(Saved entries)
§
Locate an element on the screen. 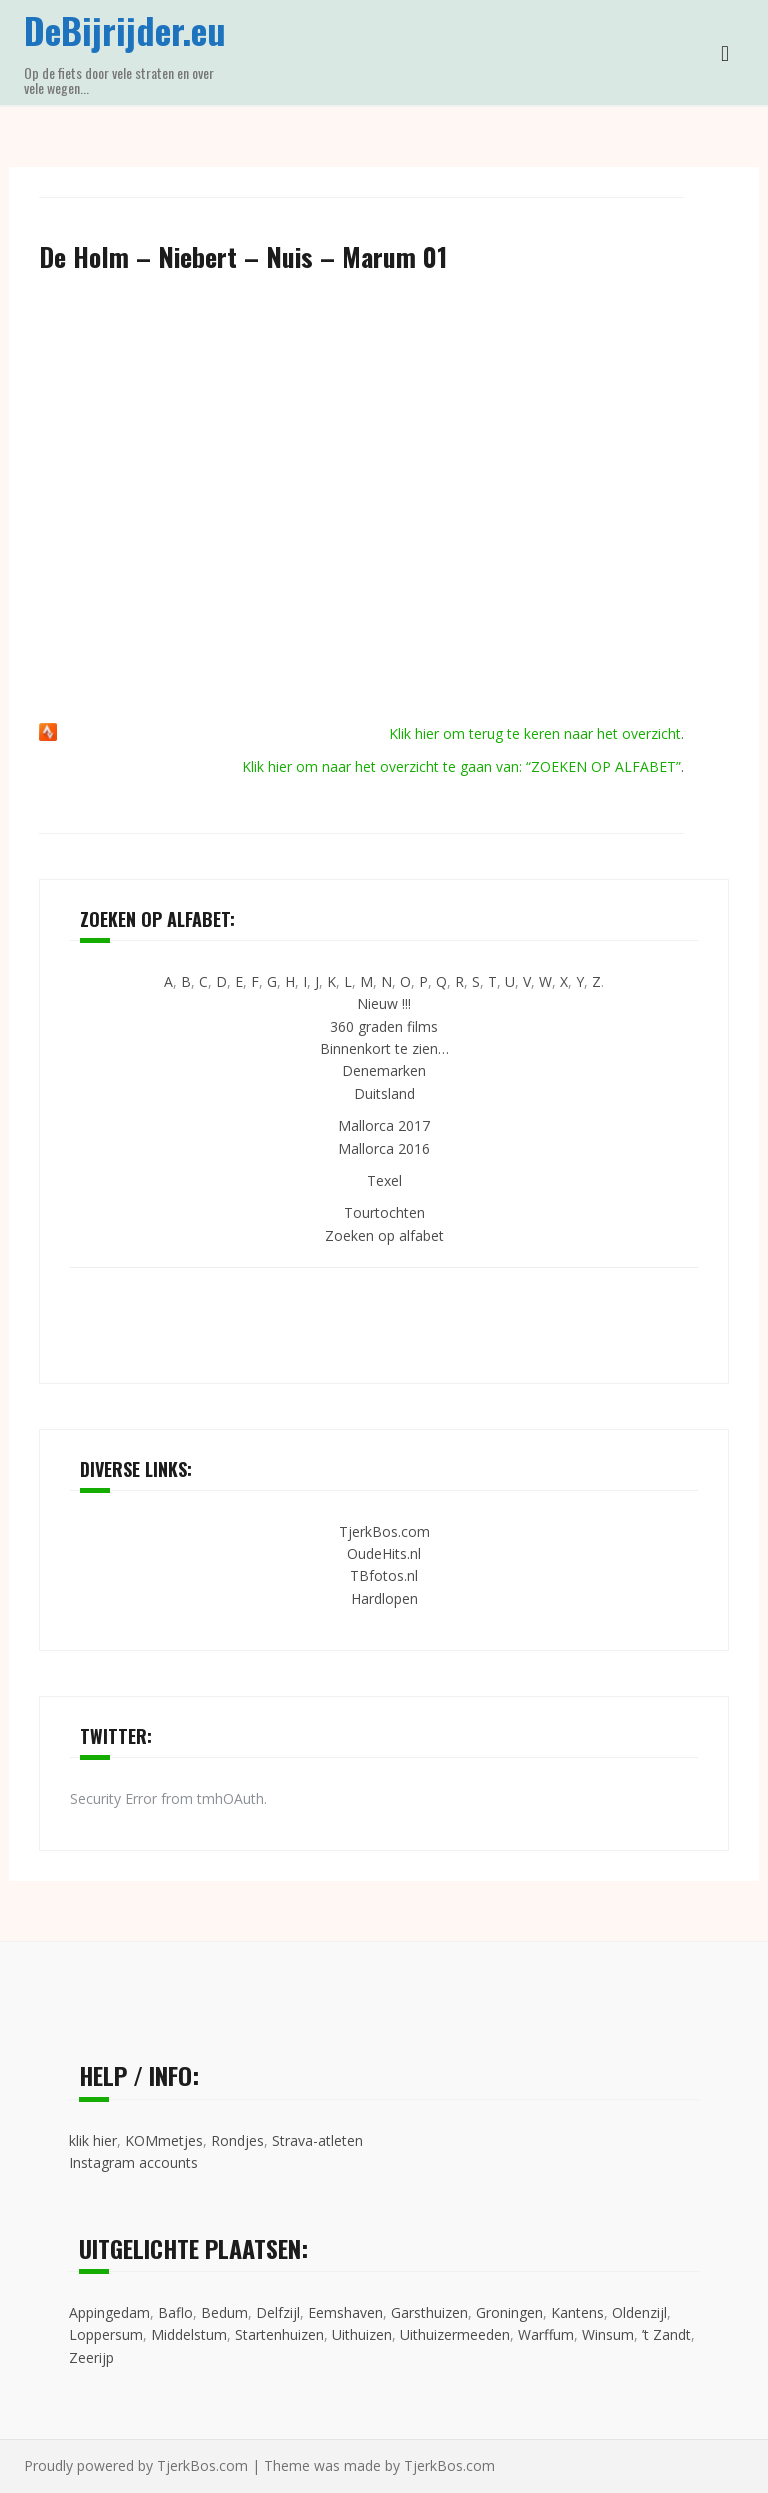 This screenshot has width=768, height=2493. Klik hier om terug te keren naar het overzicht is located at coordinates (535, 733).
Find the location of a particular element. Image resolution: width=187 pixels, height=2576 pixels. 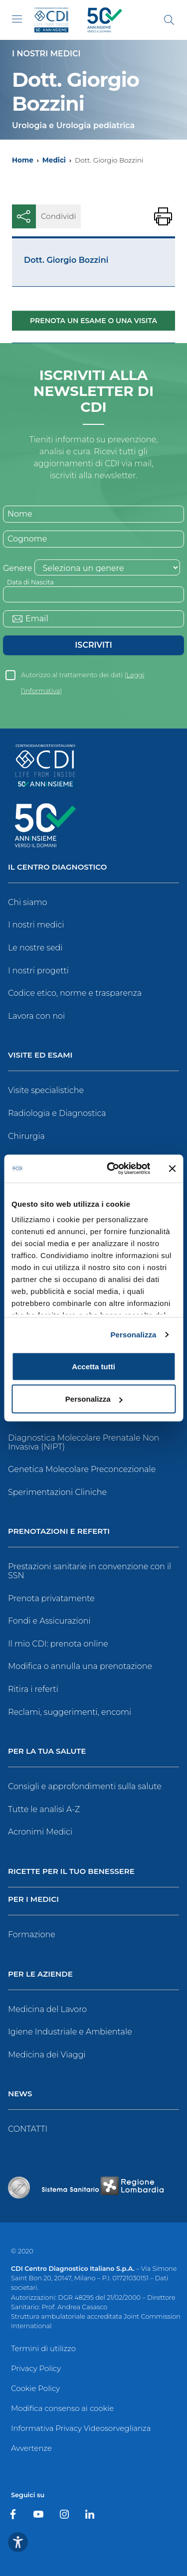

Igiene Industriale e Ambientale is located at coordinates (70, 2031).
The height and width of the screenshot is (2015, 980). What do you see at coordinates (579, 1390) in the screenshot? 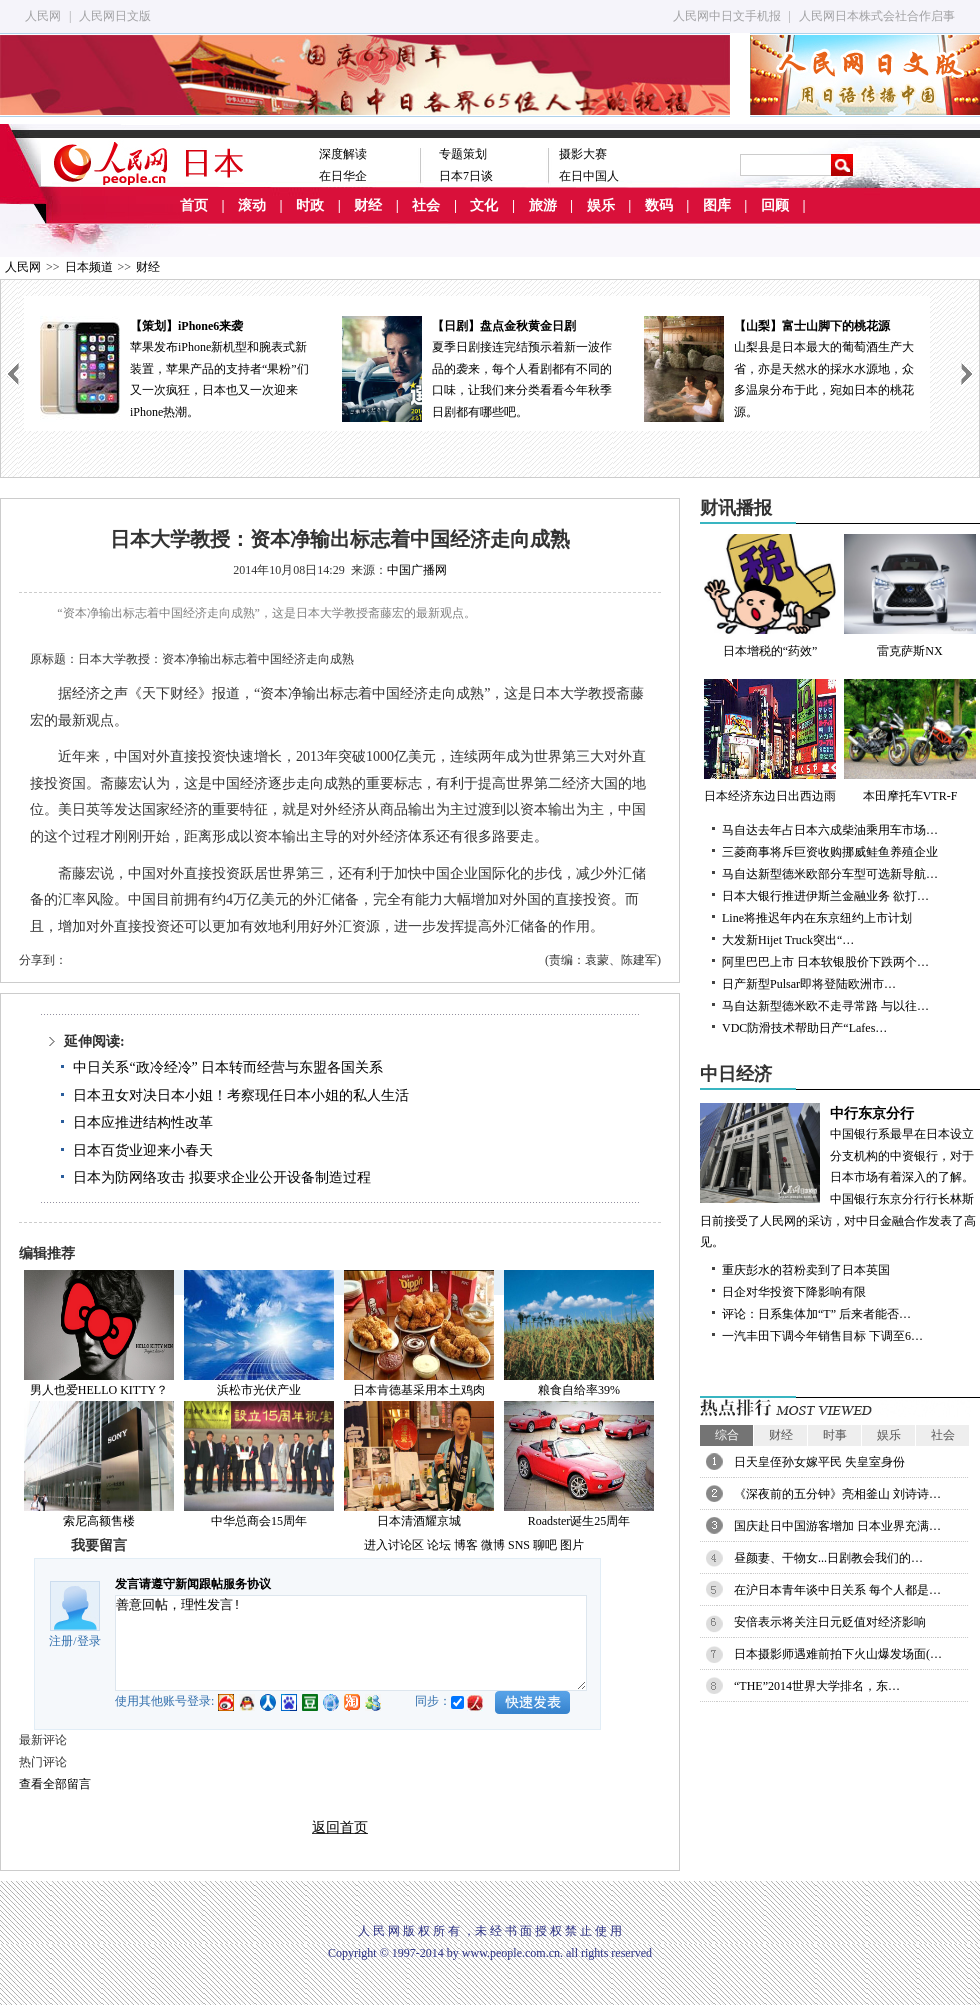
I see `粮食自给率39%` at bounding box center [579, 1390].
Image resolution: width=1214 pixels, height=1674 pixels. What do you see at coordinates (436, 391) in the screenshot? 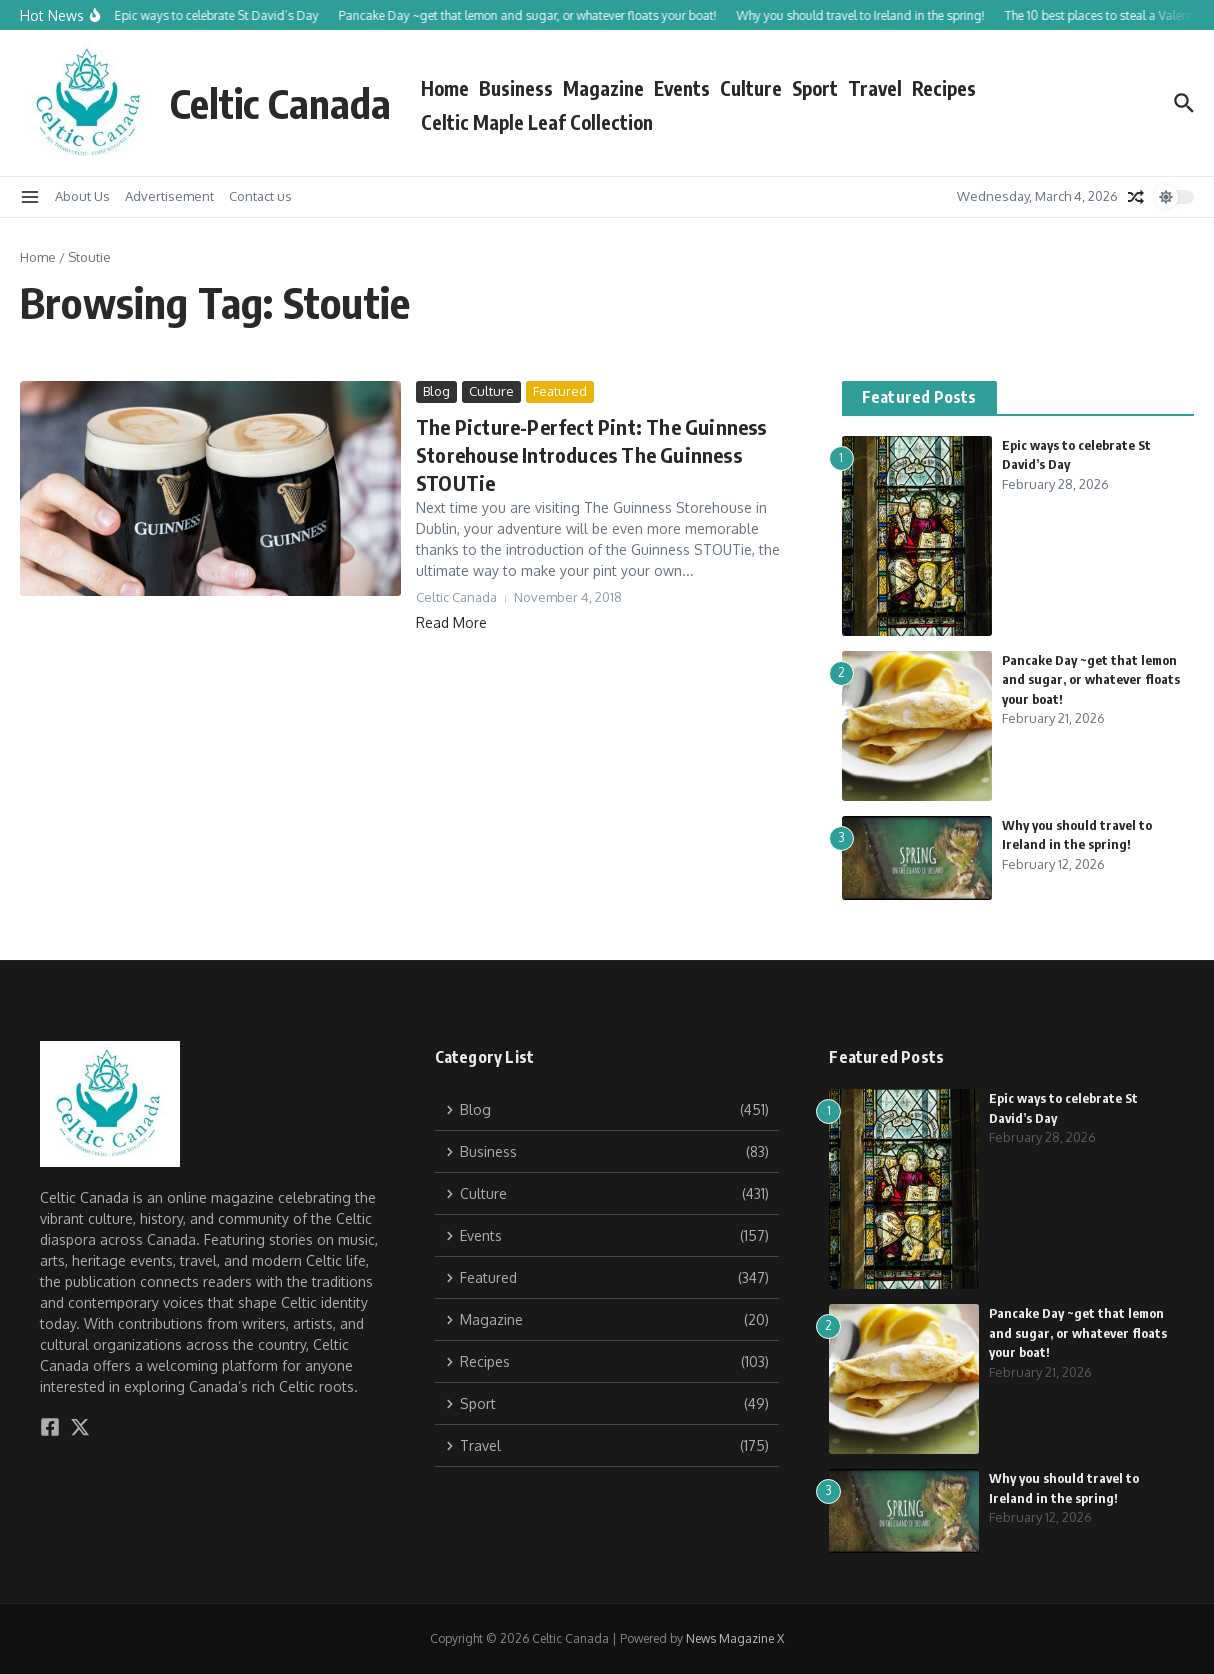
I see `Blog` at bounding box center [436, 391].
§
* **WHAT TO WORK ON**:
Skipping any pictures, copy the line that holds "Find the location" and each line after it through the last line of the records, unchanged, and no other lines.

* **WRITTEN ANSWER**:
Find the location of a particular element. Image resolution: width=187 pixels, height=2576 pixels. 

Igiene Industriale e Ambientale is located at coordinates (70, 2031).
The height and width of the screenshot is (2015, 980). What do you see at coordinates (579, 1390) in the screenshot? 
I see `粮食自给率39%` at bounding box center [579, 1390].
Image resolution: width=1214 pixels, height=1674 pixels. What do you see at coordinates (436, 391) in the screenshot? 
I see `Blog` at bounding box center [436, 391].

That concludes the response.